Devant la cathédrale


Étienne et Stéphane



Le français a ceci de particulier qu'il fait cohabiter deux prénoms qui sont en fait, dans l'Antiquité, un seul et même prénom. C'est le grec Stephanos qui donne les deux termes, le premier par déformation populaire, le second par une reprise exacte de la racine. Quoi qu'il en soit, il signifie «couronné». C'est un des premiers saints, et Saint Étienne est surtout connu pour ses épithètes de Protodiacre et Protomartyr. Il est considéré comme un grand fondateur de l'Église aux côtés des Apôtres, au point que son culte est pratiqué avec beaucoup de piété dans les pays germaniques : le 26 décembre en effet, jour de sa fête, est férié en Allemagne, en Autriche ainsi qu'en Alsace.

Le Protodiacre



L'existence d'Étienne est attestée dans les écrits canoniques où il est présenté comme un juif helléniste converti au christianisme — pensez à Saint Paul —, choisi avec six autres «hommes de bonne réputation, d'Esprit Saint et de sagesse» pour devenir les diacres chargés d'assister les apôtres. Le rôle d'Étienne dans l'organisation des premières communautés chrétiennes est fortement souligné dans les chapitres 6 et 7 des Actes des Apôtres.

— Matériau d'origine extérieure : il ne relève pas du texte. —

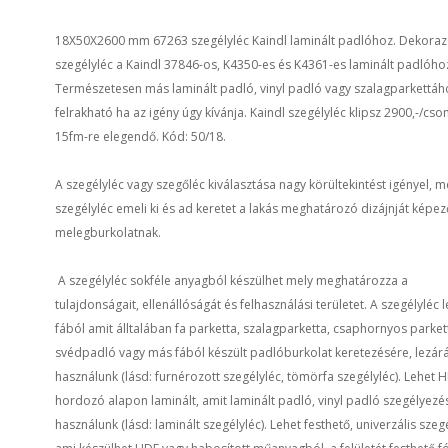
18X50X2600 mm 67263 szegélyléc Kaindl laminált padlóhoz. Dekora
szegélyléc a Kaindl 37846-os, K4350-es és K4361-es laminált padlóho
Természetesen más laminált padló, vinyl padló vagy szalagparkettáho
felrakható ha az igény úgy kívánja. Kaindl szegélyléc klipsz 2900,-/cs
15fm-re elegendő. Kód: 50/18.
A szegélyléc vagy szegőléc kiválasztása nagy körültekintést igényel, m
szegélyléc emeli ki és ad keretet a lakás meghatározó dizájnját képez
melegburkolatnak.
A szegélyléc sokféle anyagból készülhet mely meghatározza a
tulajdonságait, ellenállóságát és felhasználási területet. A szegélyléc 
fából amit álltalában fa parketta, szalagparketta, csaphornyos parket
svédpadló vagy más fából készült padlóburkolat keretezésére, lezár
használunk (lásd: furnérozott szegélyléc, tömörfa szegélyléc). Lehet 
hordozó alapon laminált, amit laminált padló, vinyl padló szegélyez
használunk (lásd: laminált szegélyléc). Lehet festhető, univerzális szegé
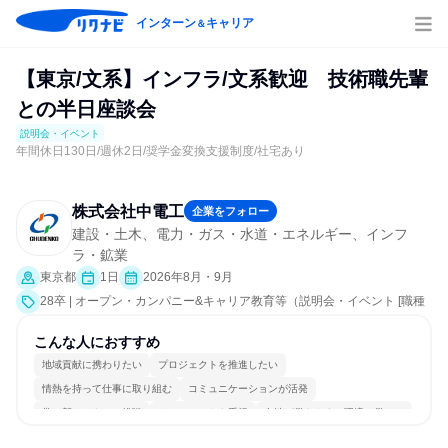
インターン
キャリア
＆
【東京/文系】インフラ/文系歓迎 技術職先輩
との半日座談会
説明会・イベント
年間休日130日/週休2日/奨学金変換支援制度/社宅あり
株式会社中電工
企業をフォロー
建設・土木、電力・ガス・水道・エネルギー、インフ
ラ・鉱業
東京都
1日
2026年8月・9月
28卒 | オープン・カンパニー&キャリア教育等（説明会・イベント [職種
研究、社員交流会、会社説明会、業界研究]）
こんな人におすすめ
地域貢献に携わりたい
プロジェクトを推進したい
情熱を持って仕事に取り組む
コミュニケーションが活発
常に新しいものに挑戦
チームワークを重視
女性が働きやすい環境で働ける
長く同じ会社に居続けられる
多様な職種の人と関われる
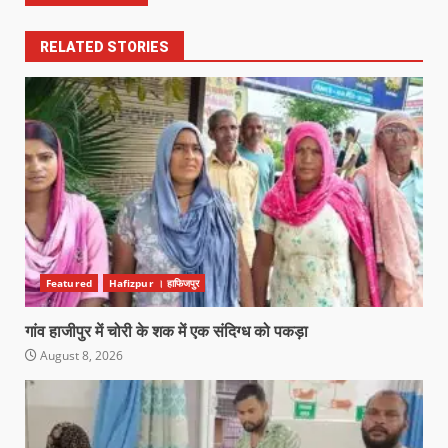
RELATED STORIES
Featured
Hafizpur । हाफिजपुर
गांव हाजीपुर में चोरी के शक में एक संदिग्ध को पकड़ा
August 8, 2026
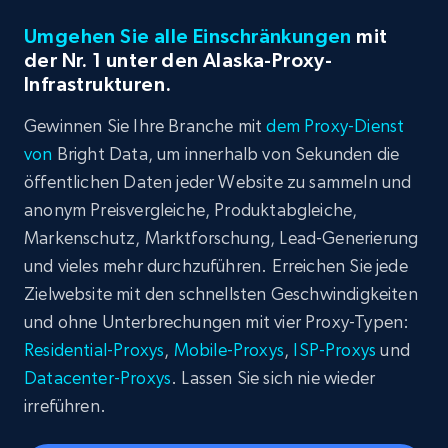
Umgehen Sie alle Einschränkungen
mit
der Nr. 1 unter den Alaska-Proxy-
Infrastrukturen.
Gewinnen Sie Ihre Branche mit
dem Proxy-Dienst
von
Bright Data, um innerhalb von Sekunden die
öffentlichen Daten jeder Website zu sammeln und
anonym Preisvergleiche, Produktabgleiche,
Markenschutz, Marktforschung, Lead-Generierung
und vieles mehr durchzuführen. Erreichen Sie jede
Zielwebsite mit den schnellsten Geschwindigkeiten
und ohne Unterbrechungen mit vier Proxy-Typen:
Residential-Proxys
,
Mobile-Proxys
,
ISP-Proxys
und
Datacenter-Proxys
. Lassen Sie sich nie wieder
irreführen.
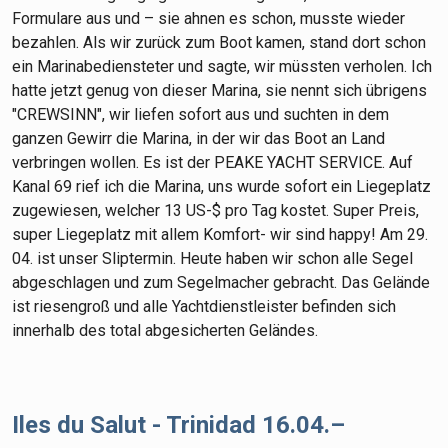
Formulare aus und – sie ahnen es schon, musste wieder
bezahlen. Als wir zurück zum Boot kamen, stand dort schon
ein Marinabediensteter und sagte, wir müssten verholen. Ich
hatte jetzt genug von dieser Marina, sie nennt sich übrigens
"CREWSINN", wir liefen sofort aus und suchten in dem
ganzen Gewirr die Marina, in der wir das Boot an Land
verbringen wollen. Es ist der PEAKE YACHT SERVICE. Auf
Kanal 69 rief ich die Marina, uns wurde sofort ein Liegeplatz
zugewiesen, welcher 13 US-$ pro Tag kostet. Super Preis,
super Liegeplatz mit allem Komfort- wir sind happy! Am 29.
04. ist unser Sliptermin. Heute haben wir schon alle Segel
abgeschlagen und zum Segelmacher gebracht. Das Gelände
ist riesengroß und alle Yachtdienstleister befinden sich
innerhalb des total abgesicherten Geländes.
Iles du Salut - Trinidad 16.04.–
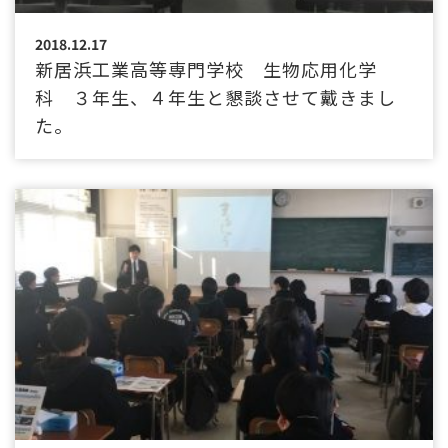
2018.12.17
新居浜工業高等専門学校 生物応用化学
科 ３年生、４年生と懇談させて戴きまし
た。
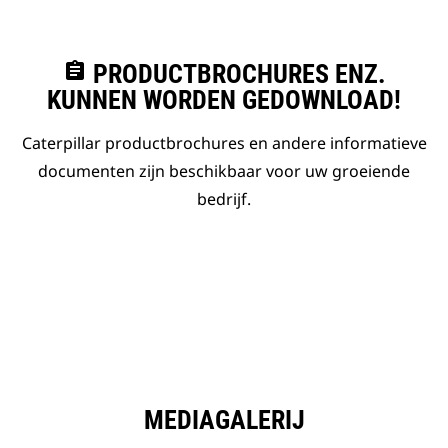
assignment
PRODUCTBROCHURES ENZ.
KUNNEN WORDEN GEDOWNLOAD!
Caterpillar productbrochures en andere informatieve
documenten zijn beschikbaar voor uw groeiende
bedrijf.
MEDIAGALERIJ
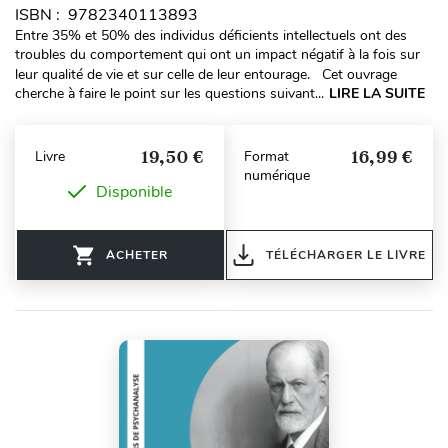
ISBN : 9782340113893
Entre 35% et 50% des individus déficients intellectuels ont des
troubles du comportement qui ont un impact négatif à la fois sur
leur qualité de vie et sur celle de leur entourage. Cet ouvrage
cherche à faire le point sur les questions suivant...
LIRE LA SUITE
19,50 €
16,99 €
Livre
Format
numérique
Disponible
ACHETER
TÉLÉCHARGER LE LIVRE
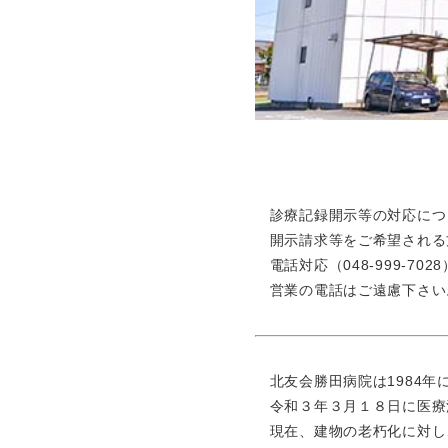
診療記録開示等の対応につ
開示請求等をご希望される
電話対応（048-999-7
営業の電話はご遠慮下さい
北友会勝田病院は1984年
令和３年３月１８日に医療
現在、建物の老朽化に対し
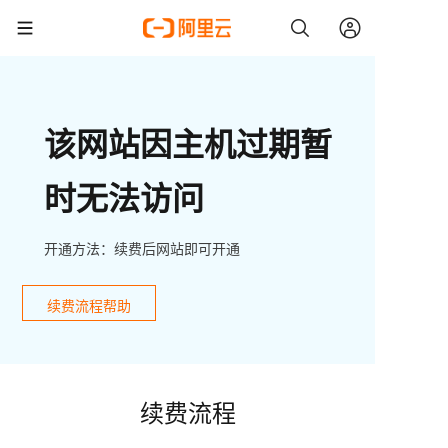
该网站因主机过期暂
时无法访问
开通方法：续费后网站即可开通
续费流程帮助
续费流程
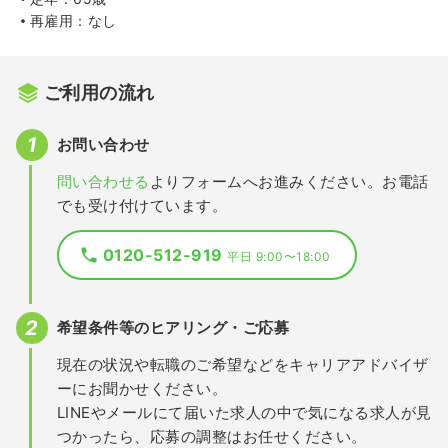
再雇用：なし
ご利用の流れ
お問い合わせ
問い合わせる
よりフォームへお進みください。お電話
でも受け付けています。
0120-512-919
平日 9:00〜18:00
希望条件等のヒアリング・ご応募
現在の状況や転職のご希望などをキャリアアドバイザ
ーにお聞かせください。
LINEやメールにて届いた求人の中で気になる求人が見
つかったら、応募の調整はお任せください。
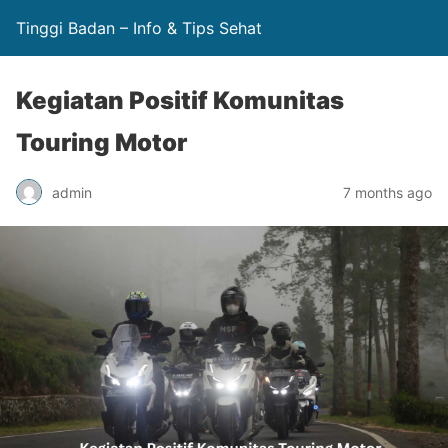
Tinggi Badan – Info & Tips Sehat
Kegiatan Positif Komunitas
Touring Motor
admin
7 months ago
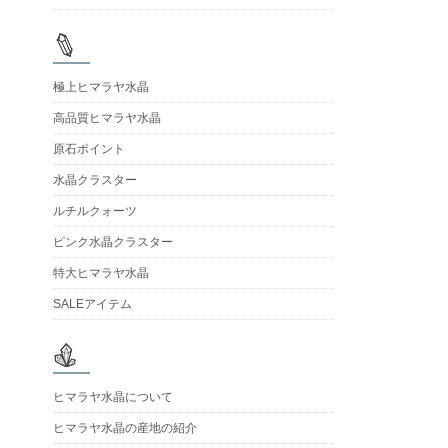
極上ヒマラヤ水晶
高品質ヒマラヤ水晶
原石ポイント
水晶クラスター
ルチルクォーツ
ピンク水晶クラスター
特大ヒマラヤ水晶
SALEアイテム
ヒマラヤ水晶について
ヒマラヤ水晶の産地の紹介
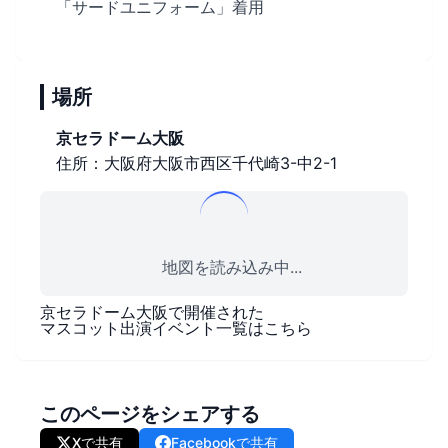
「サードユニフォーム」着用
場所
京セラドーム大阪
住所：大阪府大阪市西区千代崎3-中2-1
地図を読み込み中...
京セラドーム大阪
で開催された
マスコット出演イベント一覧はこちら
このページをシェアする
Xで共有
Facebookで共有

En ces jours-là, comme le nombre des disciples augmentait, les Hellénistes se mirent à récriminer contre les Hébreux parce que leurs veuves étaient oubliées dans le service quotidien. Les Douze convoquèrent alors l'assemblée plénière des disciples et dirent : «Il ne convient pas que nous délaissions la parole de Dieu pour le service des tables. Cherchez plutôt parmi vous, frères, sept hommes de bonne réputation, remplis d'Esprit et de sagesse, et nous les chargerons de cette fonction. Quant à nous, nous continuerons à assurer la prière et le service de la Parole.» Cette proposition fut agréée par toute l'assemblée : on choisit Étienne, un homme plein de foi et d'Esprit Saint, Philippe, Prochore, Nicanor, Timon, Parménas et Nicolas, prosélyte d'Antioche ; on les présenta aux apôtres, on pria et on leur imposa les mains1.

Étienne devient rapidement un personnage soit admiré, soit fortement haï à Jérusalem. C'est un érudit d'une exceptionnelle intelligence et un brillant dialecticien qui confond ses adversaires. En outre, il accomplit des «prodiges et des signes remarquables parmi le peuple2».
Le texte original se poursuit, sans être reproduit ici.